Google supprime les applications indiennes de recherche matrimoniale et d'emploi, alors que la polémique sur les frais s'intensifie
information fournie par Reuters 01/03/2024 à 15:56

((Traduction automatisée par Reuters, veuillez consulter la clause de non-responsabilité https://bit.ly/rtrsauto))

(Ajout d'une mesure d'exécution à l'encontre d'Info Edge) par Aditya Kalra et Munsif Vengattil

Google a commencé à supprimer les applications de 10 entreprises en Inde vendredi, y compris certaines applications matrimoniales populaires telles que Bharat Matrimony et l'application de recherche d'emploi Naukri, dans le cadre d'un différend sur le paiement de frais de service dans l'un des marchés à la croissance la plus rapide de l'entreprise.

Depuis des années, les startups indiennes protestent contre de nombreuses pratiques du géant américain, notamment ses frais d'utilisation. Google affirme que ces frais permettent de développer et de promouvoir l'écosystème des applications Android et Play Store.

Vendredi, les applications de rencontre indiennes Matrimony.com

MATI.NS Bharat Matrimony, Christian Matrimony, Muslim Matrimony et Jodii ont été retirées du Play Store de Google, a déclaré son fondateur Murugavel Janakiraman à Reuters.

Il a déclaré qu'il s'agissait d'un jour sombre pour l'internet indien.

"Nos applications sont supprimées l'une après l'autre. Cela signifie littéralement que tous les meilleurs services matrimoniaux seront supprimés", a-t-il déclaré.

Les applications et les sites web matrimoniaux sont de plus en plus populaires en Inde, car les jeunes préfèrent éviter les rencontres traditionnelles avec les parents.

L'application Bharat Matrimony de Matrimony.com a été téléchargée plus de 50 millions de fois, a indiqué M. Janakiraman. La société a déclaré avoir plus de 40 millions de clients.

Google, une unité d'Alphabet Inc GOOGL.O , a envoyé vendredi des avis de violation du Play Store à Matrimony.com et Info Edge

INED.NS .

L'application de recherche d'emploi Naukri d'Info Edge et la société de recherche immobilière 99acres ont également été supprimées, selon les listes du Play Store de Google.

Les actions de Matrimony.com ont chuté jusqu'à 2,7 % dans un premier temps, mais ont clôturé en hausse de 2,2 % vendredi, tandis qu'Info Edge a chuté de 1,5 % avant de limiter ses pertes.

Le litige porte sur les efforts déployés par certaines startups indiennes pour empêcher Google d'imposer des frais de 11 % à 26 % sur les paiements in-app, après que les autorités concurrence du pays lui ont ordonné de démanteler un système antérieur consistant à facturer des frais de 15 % à 30 %.

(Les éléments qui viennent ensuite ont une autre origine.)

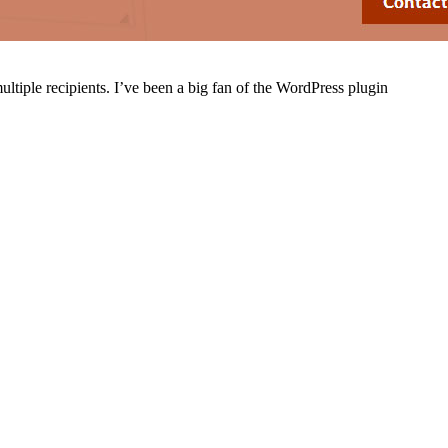
ultiple recipients. I’ve been a big fan of the WordPress plugin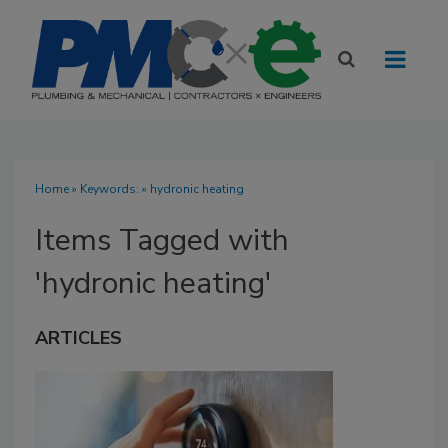
Home
» Keywords: » hydronic heating
Items Tagged with
'hydronic heating'
ARTICLES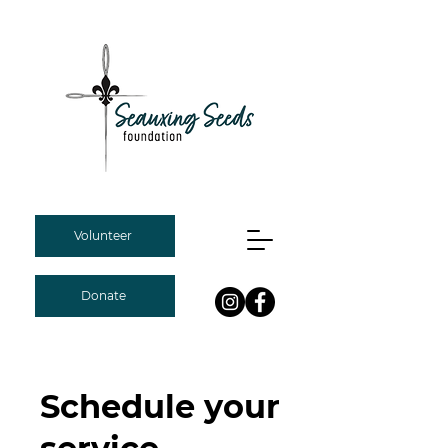
Volunteer
Donate
Schedule your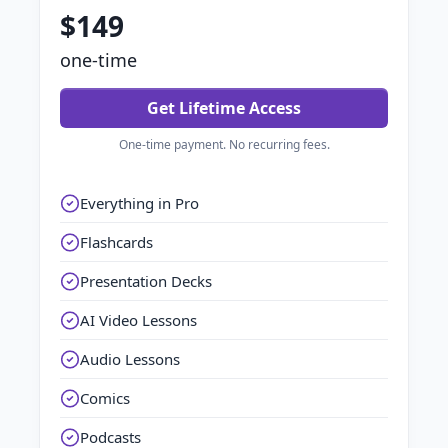
$149
one-time
Get Lifetime Access
One-time payment. No recurring fees.
Everything in Pro
Flashcards
Presentation Decks
AI Video Lessons
Audio Lessons
Comics
Podcasts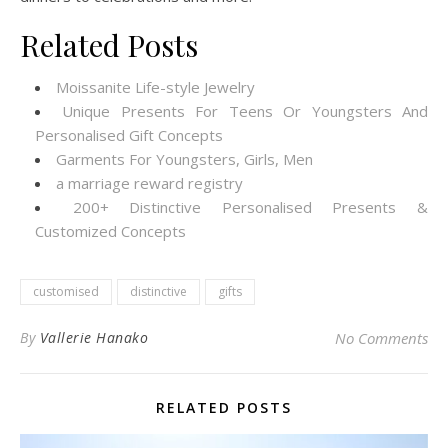
Related Posts
Moissanite Life-style Jewelry
Unique Presents For Teens Or Youngsters And
Personalised Gift Concepts
Garments For Youngsters, Girls, Men
a marriage reward registry
200+ Distinctive Personalised Presents &
Customized Concepts
customised
distinctive
gifts
By
Vallerie Hanako
No Comments
RELATED POSTS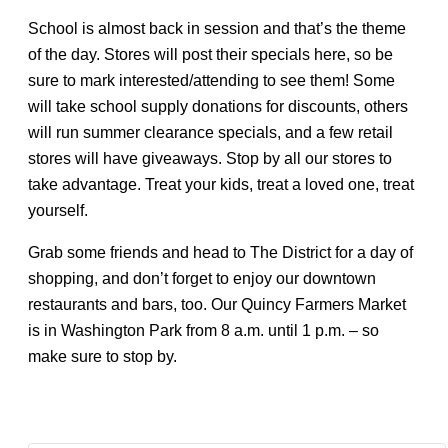
School is almost back in session and that’s the theme
of the day. Stores will post their specials here, so be
sure to mark interested/attending to see them! Some
will take school supply donations for discounts, others
will run summer clearance specials, and a few retail
stores will have giveaways. Stop by all our stores to
take advantage. Treat your kids, treat a loved one, treat
yourself.
Grab some friends and head to The District for a day of
shopping, and don’t forget to enjoy our downtown
restaurants and bars, too. Our Quincy Farmers Market
is in Washington Park from 8 a.m. until 1 p.m. – so
make sure to stop by.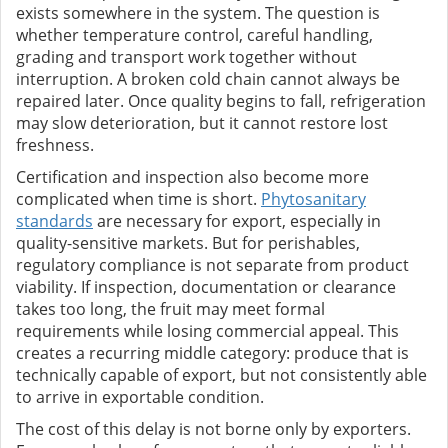
exists somewhere in the system. The question is
whether temperature control, careful handling,
grading and transport work together without
interruption. A broken cold chain cannot always be
repaired later. Once quality begins to fall, refrigeration
may slow deterioration, but it cannot restore lost
freshness.
Certification and inspection also become more
complicated when time is short.
Phytosanitary
standards
are necessary for export, especially in
quality-sensitive markets. But for perishables,
regulatory compliance is not separate from product
viability. If inspection, documentation or clearance
takes too long, the fruit may meet formal
requirements while losing commercial appeal. This
creates a recurring middle category: produce that is
technically capable of export, but not consistently able
to arrive in exportable condition.
The cost of this delay is not borne only by exporters.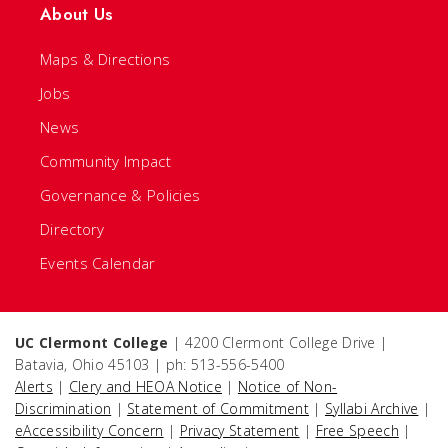
About Us
Maps & Directions
Jobs
News
Community Impact
Governance & Policies
Directory
Events Calendar
UC Clermont College
| 4200 Clermont College Drive |
Batavia, Ohio 45103 | ph: 513-556-5400
Alerts
|
Clery and HEOA Notice
|
Notice of Non-
Discrimination
|
Statement of Commitment
|
Syllabi Archive
|
eAccessibility Concern
|
Privacy Statement
|
Free Speech
|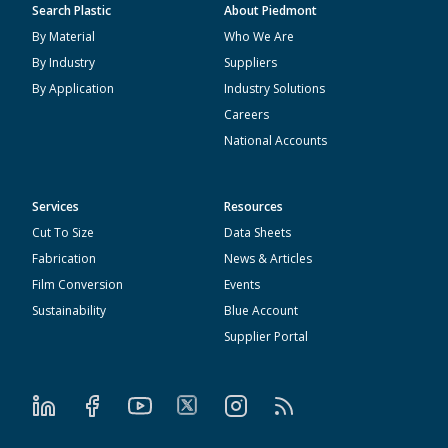
Search Plastic
About Piedmont
By Material
Who We Are
By Industry
Suppliers
By Application
Industry Solutions
Careers
National Accounts
Services
Resources
Cut To Size
Data Sheets
Fabrication
News & Articles
Film Conversion
Events
Sustainability
Blue Account
Supplier Portal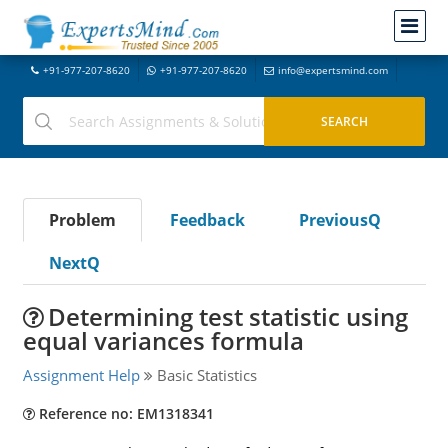
+91-977-207-8620
+91-977-207-8620
info@expertsmind.com
Problem
Feedback
PreviousQ
NextQ
Determining test statistic using
equal variances formula
Assignment Help
Basic Statistics
Reference no: EM1318341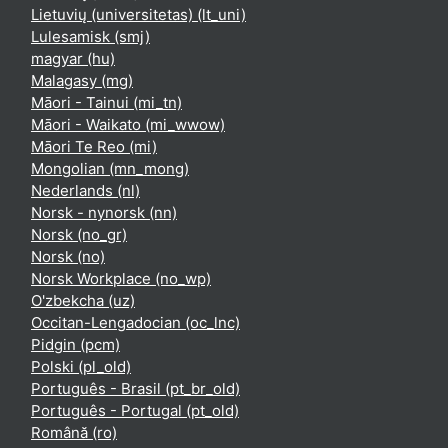
Lietuvių (universitetas) ‎(lt_uni)‎
Lulesamisk ‎(smj)‎
magyar ‎(hu)‎
Malagasy ‎(mg)‎
Māori - Tainui ‎(mi_tn)‎
Māori - Waikato ‎(mi_wwow)‎
Māori Te Reo ‎(mi)‎
Mongolian ‎(mn_mong)‎
Nederlands ‎(nl)‎
Norsk - nynorsk ‎(nn)‎
Norsk ‎(no_gr)‎
Norsk ‎(no)‎
Norsk Workplace ‎(no_wp)‎
O'zbekcha ‎(uz)‎
Occitan-Lengadocian ‎(oc_lnc)‎
Pidgin ‎(pcm)‎
Polski ‎(pl_old)‎
Português - Brasil ‎(pt_br_old)‎
Português - Portugal ‎(pt_old)‎
Română ‎(ro)‎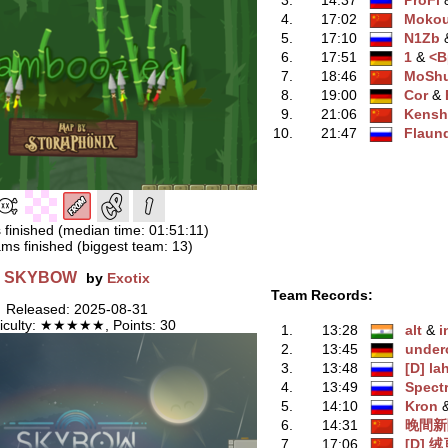
3.
14:37
ProFi
‭
4.
17:02
Moko
5.
17:10
N1Zb
‭
6.
17:51
1
‭ &
<
7.
18:46
MoShu
8.
19:00
Cor
‭ &
9.
21:06
Kensh
10.
21:47
Flaun
 finished (median time: 01:51:11)
ms finished (biggest team: 13)
SKYBOW
by
Exotix
Team Records:
Released: 2025-08-31
ficulty: ★★★★★, Points: 30
1.
13:28
alt
‭ &
i
2.
13:45
under
3.
13:48
[D] l
4.
13:49
Spect
5.
14:10
Kron
‭
6.
14:31
晚間新
7.
17:06
[D] 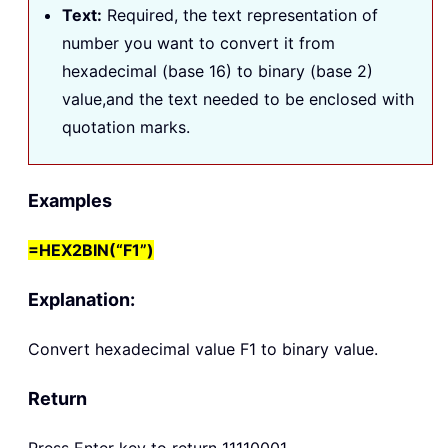
Text
:
Required, the text representation of
number you want to convert it from
hexadecimal (base 16) to binary (base 2)
value,and the text needed to be enclosed with
quotation marks.
Examples
=HEX2BIN(“F1”)
Explanation:
Convert hexadecimal value F1 to binary value.
Return
Press Enter key to return 11110001.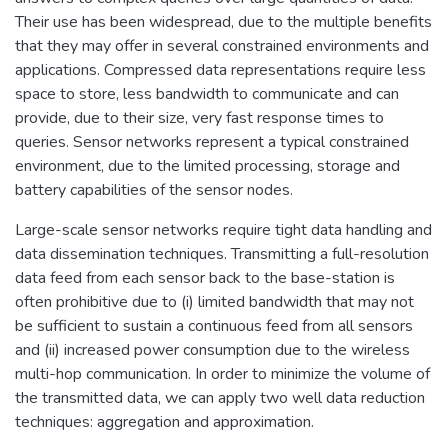
Their use has been widespread, due to the multiple benefits
that they may offer in several constrained environments and
applications. Compressed data representations require less
space to store, less bandwidth to communicate and can
provide, due to their size, very fast response times to
queries. Sensor networks represent a typical constrained
environment, due to the limited processing, storage and
battery capabilities of the sensor nodes.
Large-scale sensor networks require tight data handling and
data dissemination techniques. Transmitting a full-resolution
data feed from each sensor back to the base-station is
often prohibitive due to (i) limited bandwidth that may not
be sufficient to sustain a continuous feed from all sensors
and (ii) increased power consumption due to the wireless
multi-hop communication. In order to minimize the volume of
the transmitted data, we can apply two well data reduction
techniques: aggregation and approximation.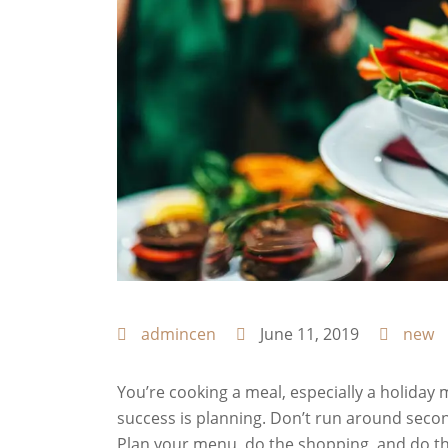
admincen
June 11, 2019
new
You’re cooking a meal, especially a holiday m
success is planning. Don’t run around seco
Plan your menu, do the shopping, and do the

Toutefois, Google a reçu le feu vert pour imposer cette taxe ou supprimer des applications après deux décisions de justice rendues en janvier et en février, dont l'une par la Cour suprême.

Plus tôt dans la journée de vendredi, le fondateur d'Info Edge, Sanjeev Bikhchandani, a déclaré à Reuters qu'il avait réglé toutes les factures en suspens de Google dans les délais impartis et qu'il se conformait à ses règles.

Dans un billet de blog, Google a déclaré que 10 entreprises indiennes avaient choisi, pendant une période prolongée, de ne pas payer pour "l'immense valeur qu'elles reçoivent sur Google Play". Ces entreprises n'ont pas été identifiées.

"Depuis des années, aucun tribunal ni aucune autorité de régulation n'a refusé à Google Play le droit de facturer", a déclaré la société.

Google a déclaré que le fait de permettre à certains développeurs "de bénéficier d'un traitement différentiel par rapport à la grande majorité des développeurs qui paient leur juste part crée des conditions de concurrence inégales"

Google domine le marché indien, 94 % des téléphones étant basés sur sa plateforme Android.

Seuls 3 % des 200 000 développeurs indiens qui utilisent la plateforme Google Play sont tenus de payer des frais de service, a déclaré Google.

En 2020, Google a brièvement retiré l'application de paiement indienne Paytm de son Play Store en raison de violations des règles. Cette décision a conduit le fondateur de l'entreprise et l'ensemble du secteur des startups à s'unir pour défier Google en lançant leurs propres boutiques d'applications et en intentant des actions en justice.